I was half asleep in a plane on the tarmac in Seattle when the pilot first alerted us that the world was changing fast. “Leave American soil right now and you may not be able to re-enter,” he warned, just minutes before we were due to take off for Europe.
My daughter and I looked wide-eyed at each other. We’d been planning a trip to Cape Town via Europe for months and had an incredible itinerary outlined for the next two weeks. In the space of five minutes we had to decide whether to head north homeward or continue our journey towards the southern hemisphere.
I knew we should “deplane”, as they say in airport-speak, but the imploring look on my kid’s face faltered my conviction. “Let’s just go,” I told her, as we prepared for takeoff. Somehow, we’d make a plan to get back.
I was right about the plan, but its execution was much sooner than what I’d expected. Just 48 hours after landing we were packing our bags and rerouting our tickets home as Canada sent a chilling warning to citizens abroad to return while they still could. Over six days we spent some 60 hours in the air. But we were lucky to be able to return, and luckier still to get back uninfected and symptom free.
Lately, as the restrictions ramp up and our home confinement continues, I’m trying hard to focus on our good fortune. How lucky I am to have all my children home with me, back in our cocoon of family safety. Lucky that we can sit down to meals together, take some long walks by the river and be fully in the present, rather than rushing around to the various activities that otherwise fill our respective lives.
For the first time ever we have time on our hands to focus just on our homes and our family relationships. With almost nowhere to go except the store, the resources we have at home become our whole world: the games in our cupboards, the books on our shelves and the puzzles that have been gathering dust, untouched for years.
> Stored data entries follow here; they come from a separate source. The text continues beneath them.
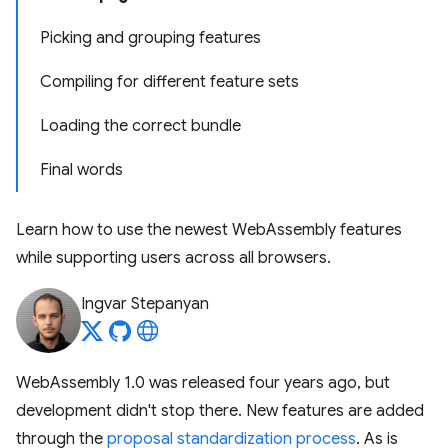
Picking and grouping features
Compiling for different feature sets
Loading the correct bundle
Final words
Learn how to use the newest WebAssembly features
while supporting users across all browsers.
Ingvar Stepanyan
WebAssembly 1.0 was released four years ago, but
development didn't stop there. New features are added
through the
proposal standardization process
. As is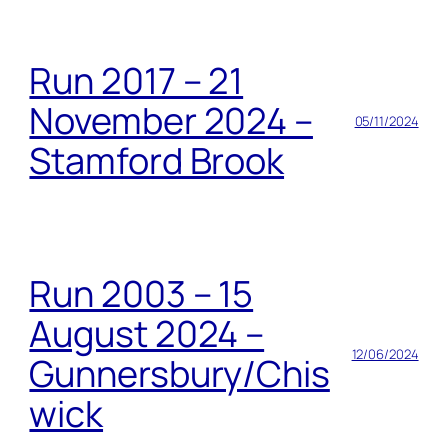
Run 2017 – 21
November 2024 –
05/11/2024
Stamford Brook
Run 2003 – 15
August 2024 –
12/06/2024
Gunnersbury/Chis
wick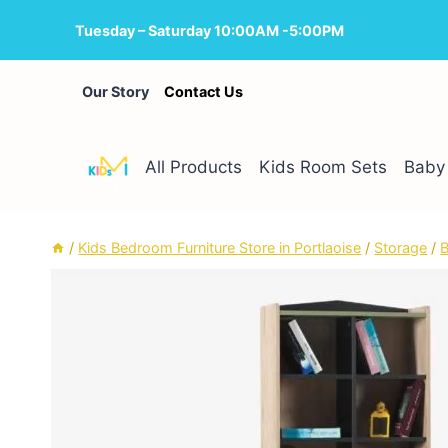
Skip
Tuesday – Saturday 10:00AM -5:00PM
to
content
Our Story
Contact Us
All Products
Kids Room Sets
Baby 
/
Kids Bedroom Furniture Store in Portlaoise
/
Storage
/
B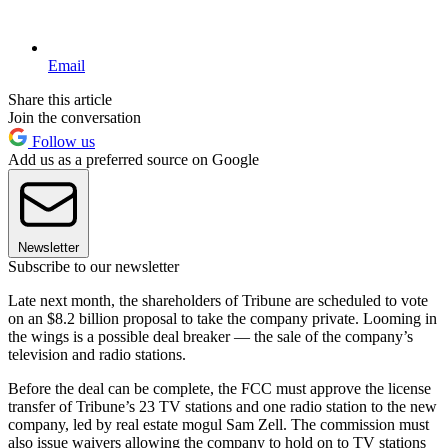
Email
Share this article
Join the conversation
Follow us
Add us as a preferred source on Google
Newsletter
Subscribe to our newsletter
Late next month, the shareholders of Tribune are scheduled to vote
on an $8.2 billion proposal to take the company private. Looming in
the wings is a possible deal breaker — the sale of the company’s
television and radio stations.
Before the deal can be complete, the FCC must approve the license
transfer of Tribune’s 23 TV stations and one radio station to the new
company, led by real estate mogul Sam Zell. The commission must
also issue waivers allowing the company to hold on to TV stations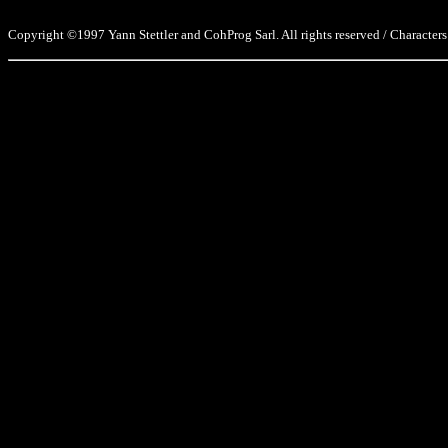
Copyright ©1997 Yann Stettler and CohProg Sarl. All rights reserved / Characters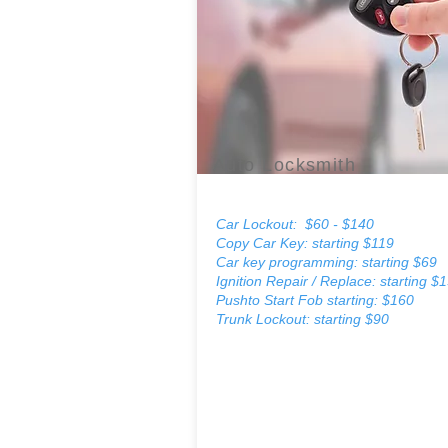
Auto Locksmith
Car Lockout: $60 - $140
Copy Car Key: starting $119
Car key programming: starting $69
Ignition Repair / Replace: starting $
Pushto Start Fob starting: $160
Trunk Lockout: starting $90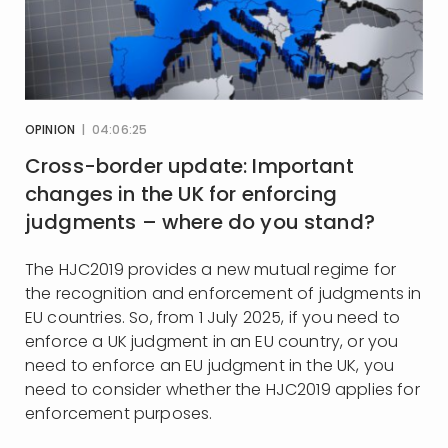
OPINION
| 04:06:25
Cross-border update: Important
changes in the UK for enforcing
judgments – where do you stand?
The HJC2019 provides a new mutual regime for
the recognition and enforcement of judgments in
EU countries. So, from 1 July 2025, if you need to
enforce a UK judgment in an EU country, or you
need to enforce an EU judgment in the UK, you
need to consider whether the HJC2019 applies for
enforcement purposes.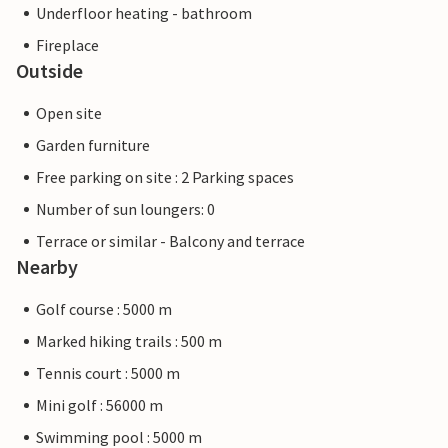
Underfloor heating - bathroom
Fireplace
Outside
Open site
Garden furniture
Free parking on site : 2 Parking spaces
Number of sun loungers: 0
Terrace or similar - Balcony and terrace
Nearby
Golf course : 5000 m
Marked hiking trails : 500 m
Tennis court : 5000 m
Mini golf : 56000 m
Swimming pool : 5000 m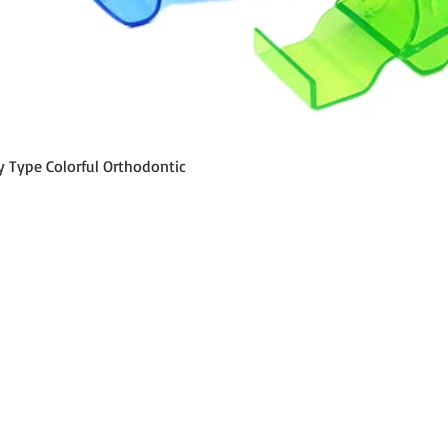
Aperçu rapide
y Type Colorful Orthodontic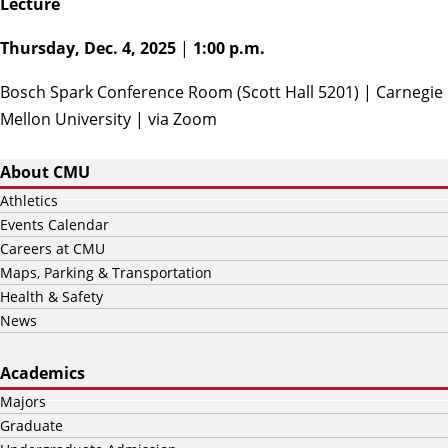
Lecture
Thursday, Dec. 4, 2025
|
1:00 p.m.
Bosch Spark Conference Room (Scott Hall 5201) | Carnegie
Mellon University | via
Zoom
About CMU
Athletics
Events Calendar
Careers at CMU
Maps, Parking & Transportation
Health & Safety
News
Academics
Majors
Graduate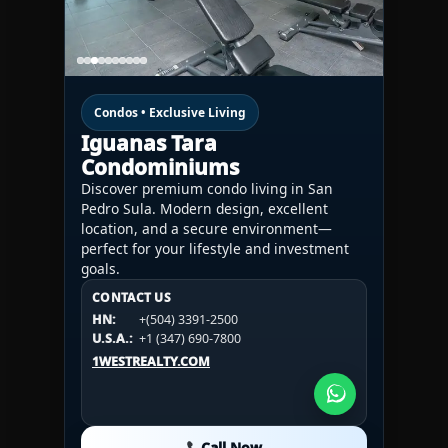
Condos • Exclusive Living
Iguanas Tara
Condominiums
Discover premium condo living in San
Pedro Sula. Modern design, excellent
location, and a secure environment—
perfect for your lifestyle and investment
goals.
CONTACT US
CONTACT US
CONTACT US
HN:
+(504) 3391-2500
HN:
+(504) 3391-2500
U.S.A.:
+1 (984) 246-2100
HN:
+(504) 3391-2500
U.S.A.:
+1 (347) 690-7800
U.S.A.:
+1 (984) 246-2100
1WESTREALTY.COM
1WESTREALTY.COM
1WESTREALTY.COM
Call Now
Call Now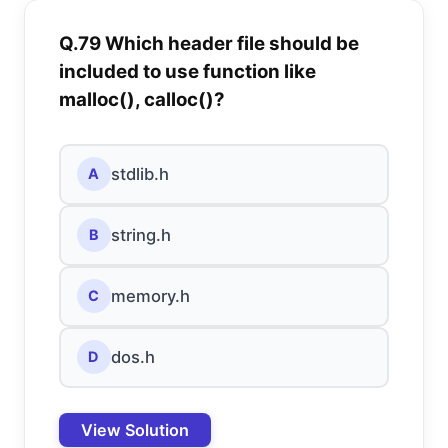
Q.79 Which header file should be
included to use function like
malloc(), calloc()?
stdlib.h
A
string.h
B
memory.h
C
dos.h
D
View Solution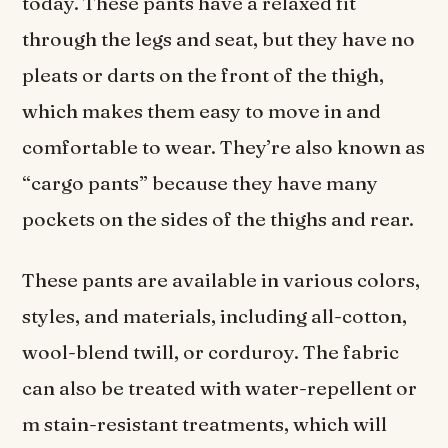
today. These pants have a relaxed fit
through the legs and seat, but they have no
pleats or darts on the front of the thigh,
which makes them easy to move in and
comfortable to wear. They’re also known as
“cargo pants” because they have many
pockets on the sides of the thighs and rear.
These pants are available in various colors,
styles, and materials, including all-cotton,
wool-blend twill, or corduroy. The fabric
can also be treated with water-repellent or
m stain-resistant treatments, which will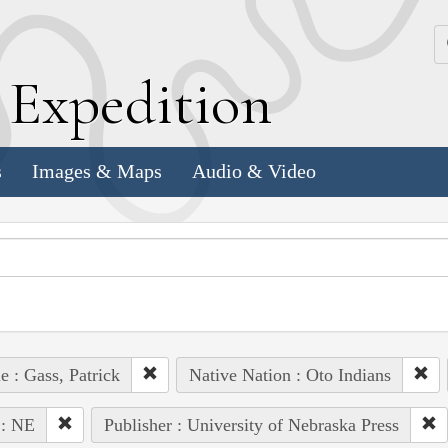
k
E
xpedition
s
Images & Maps
Audio & Video
e : Gass, Patrick
Native Nation : Oto Indians
 : NE
Publisher : University of Nebraska Press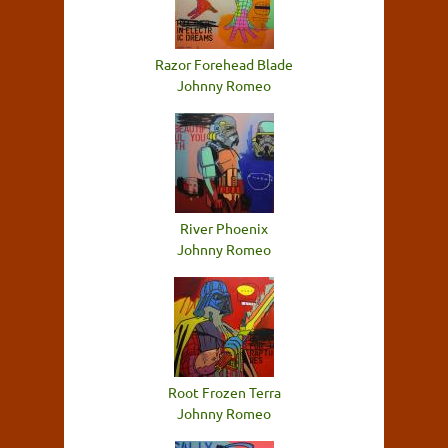
Razor Forehead Blade
Johnny Romeo
River Phoenix
Johnny Romeo
Root Frozen Terra
Johnny Romeo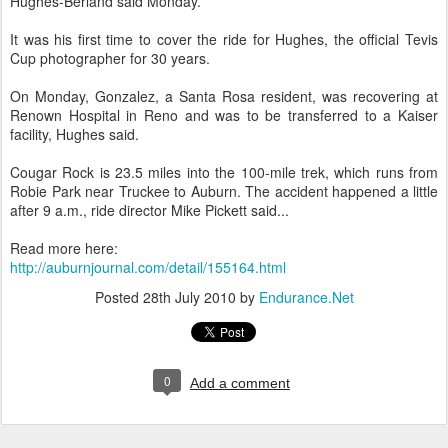
Hughes-Berland said Monday.
It was his first time to cover the ride for Hughes, the official Tevis
Cup photographer for 30 years.
On Monday, Gonzalez, a Santa Rosa resident, was recovering at
Renown Hospital in Reno and was to be transferred to a Kaiser
facility, Hughes said.
Cougar Rock is 23.5 miles into the 100-mile trek, which runs from
Robie Park near Truckee to Auburn. The accident happened a little
after 9 a.m., ride director Mike Pickett said...
Read more here:
http://auburnjournal.com/detail/155164.html
Posted
28th July 2010
by
Endurance.Net
0
Add a comment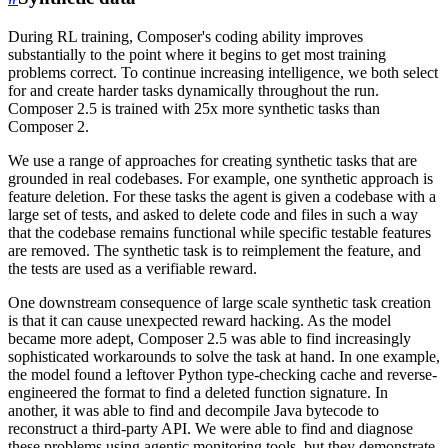
During RL training, Composer's coding ability improves
substantially to the point where it begins to get most training
problems correct. To continue increasing intelligence, we both select
for and create harder tasks dynamically throughout the run.
Composer 2.5 is trained with 25x more synthetic tasks than
Composer 2.
We use a range of approaches for creating synthetic tasks that are
grounded in real codebases. For example, one synthetic approach is
feature deletion. For these tasks the agent is given a codebase with a
large set of tests, and asked to delete code and files in such a way
that the codebase remains functional while specific testable features
are removed. The synthetic task is to reimplement the feature, and
the tests are used as a verifiable reward.
One downstream consequence of large scale synthetic task creation
is that it can cause unexpected reward hacking. As the model
became more adept, Composer 2.5 was able to find increasingly
sophisticated workarounds to solve the task at hand. In one example,
the model found a leftover Python type-checking cache and reverse-
engineered the format to find a deleted function signature. In
another, it was able to find and decompile Java bytecode to
reconstruct a third-party API. We were able to find and diagnose
these problems using agentic monitoring tools, but they demonstrate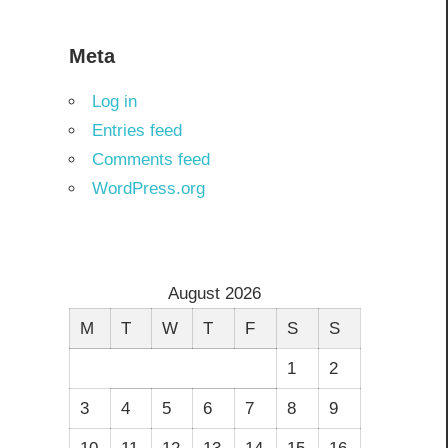
Meta
Log in
Entries feed
Comments feed
WordPress.org
August 2026
M
T
W
T
F
S
S
1
2
3
4
5
6
7
8
9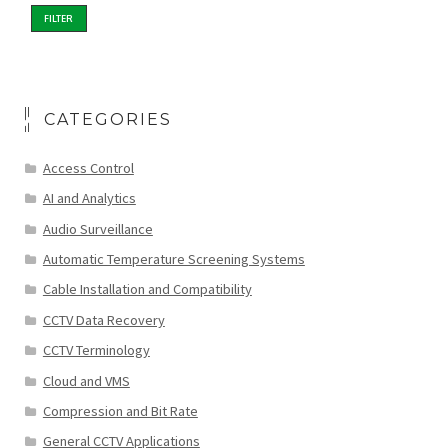
FILTER
CATEGORIES
Access Control
AI and Analytics
Audio Surveillance
Automatic Temperature Screening Systems
Cable Installation and Compatibility
CCTV Data Recovery
CCTV Terminology
Cloud and VMS
Compression and Bit Rate
General CCTV Applications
Now is the time to get down to those hobbies we’ve always procrastinated, the cleaning projects long delayed and the books we’ve been meaning to read.
In a time when all normalcy has been disrupted, in some ways COVID-19 has given us the gift of time, and with it the opportunity to reflect on what really counts. The virus has stripped away our exercise regimens, our social obligations and our urge to shop for new, unnecessary things. What’s left is screen time, remote work, virtual socializing and our own personal resources for keeping ourselves busy and entertained. Some of us will flourish with this freedom, others will wither under the pressure, particularly if and when the Internet crashes.
In some ways COVID-19 has delivered a prison sentence; in other ways, it promises a refreshing opportunity to focus without distraction. The prison shackles are hard to shake off. Like many, I’m finding it impossible to stay away from the news, and harder still to absorb and process the implications of its discouraging announcements. I go about my day with a knot of anxiety in my stomach, a constant web of worry that refuses to dissipate, no matter how hard I wrestle and reason with it.
But when I get outside, there’s encouragement everywhere. Here in B.C., the buds of spring are forming in my backyard and the bald eagles are back, circling in the thermals and filling the sky with their calls. The river is writhing with bird life and the natural world is awakening after a long winter, preparing for the flourish of summer. The message it sends me is that we will get through this, it’s just a matter of time. Normal life will resume, and when it does, this pandemic will become an old, distant memory we will mention with relief, glad to see the back of it. With any luck we won’t be so complacent about normalcy ever again.
It’s going to be a different Passover this year. As we spin through the haggadah singing songs with varying degrees of gusto, I know I for one will be focussing less on hekshers and more meaningfully on the plagues and the concept of freedom versus enslavement than ever before.